* [Problem] One part of the entries below is wanted: the lines from the one containing "Posebna upisna kvota" through the one containing "hrvatski narod u". Write those out exactly and nothing else.
BEGIN Extracted data
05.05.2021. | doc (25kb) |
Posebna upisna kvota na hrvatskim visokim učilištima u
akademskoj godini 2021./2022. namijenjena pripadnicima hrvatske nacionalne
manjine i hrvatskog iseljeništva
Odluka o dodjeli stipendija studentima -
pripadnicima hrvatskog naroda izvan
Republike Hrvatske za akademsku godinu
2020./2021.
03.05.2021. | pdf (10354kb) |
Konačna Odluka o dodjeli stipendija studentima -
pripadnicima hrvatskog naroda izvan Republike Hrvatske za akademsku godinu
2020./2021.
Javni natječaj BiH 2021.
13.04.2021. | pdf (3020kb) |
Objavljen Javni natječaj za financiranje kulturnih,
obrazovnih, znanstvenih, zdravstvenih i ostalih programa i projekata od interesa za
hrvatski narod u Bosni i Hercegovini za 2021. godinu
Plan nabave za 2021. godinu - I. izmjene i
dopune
END Extracted data
BEGIN Extracted data
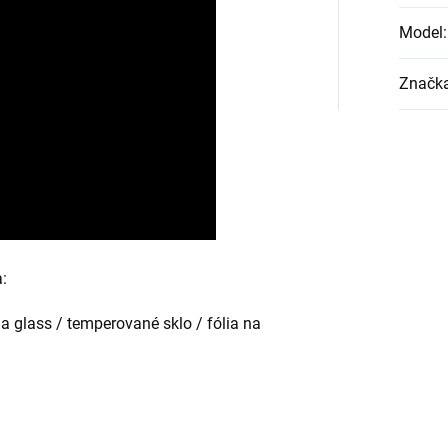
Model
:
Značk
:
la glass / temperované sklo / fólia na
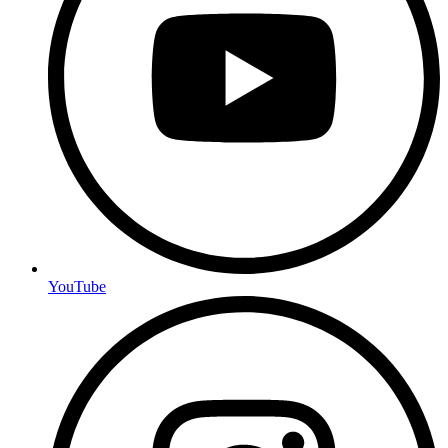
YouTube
END Extracted data
* [Task output]
Posebna upisna kvota na hrvatskim visokim učilištima u
akademskoj godini 2021./2022. namijenjena pripadnicima hrvatske nacionalne
manjine i hrvatskog iseljeništva
Odluka o dodjeli stipendija studentima -
pripadnicima hrvatskog naroda izvan
Republike Hrvatske za akademsku godinu
2020./2021.
03.05.2021. | pdf (10354kb) |
Konačna Odluka o dodjeli stipendija studentima -
pripadnicima hrvatskog naroda izvan Republike Hrvatske za akademsku godinu
2020./2021.
Javni natječaj BiH 2021.
13.04.2021. | pdf (3020kb) |
Objavljen Javni natječaj za financiranje kulturnih,
obrazovnih, znanstvenih, zdravstvenih i ostalih programa i projekata od interesa za
hrvatski narod u Bosni i Hercegovini za 2021. godinu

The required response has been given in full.